[Data excerpts — start]

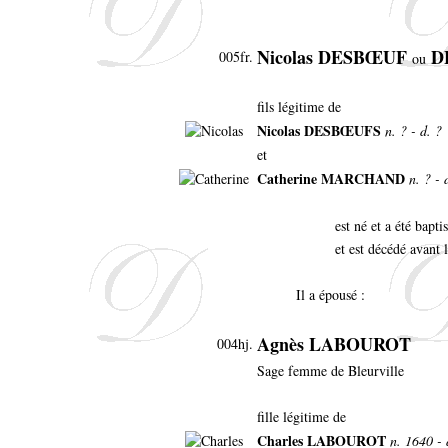
Nicolas DESBŒUF
D
005fr.
ou
fils légitime de
Nicolas DESBŒUFS
n. ? - d. ?
et
Catherine MARCHAND
n. ? - 
est né et a été bapt
et est décédé avant
Il a épousé :
Agnès LABOUROT
004hj.
Sage femme de Bleurville
fille légitime de
Charles LABOUROT
n. 1640 -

[Data excerpts — finish]

What you need to do: Send back every record exactly as it stands, except the pictures.

Response to this exercise:
Nicolas DESBŒUF
D
005fr.
ou
fils légitime de
Nicolas DESBŒUFS
n. ? - d. ?
et
Catherine MARCHAND
n. ? - 
est né et a été bapt
et est décédé avant
Il a épousé :
Agnès LABOUROT
004hj.
Sage femme de Bleurville
fille légitime de
Charles LABOUROT
n. 1640 -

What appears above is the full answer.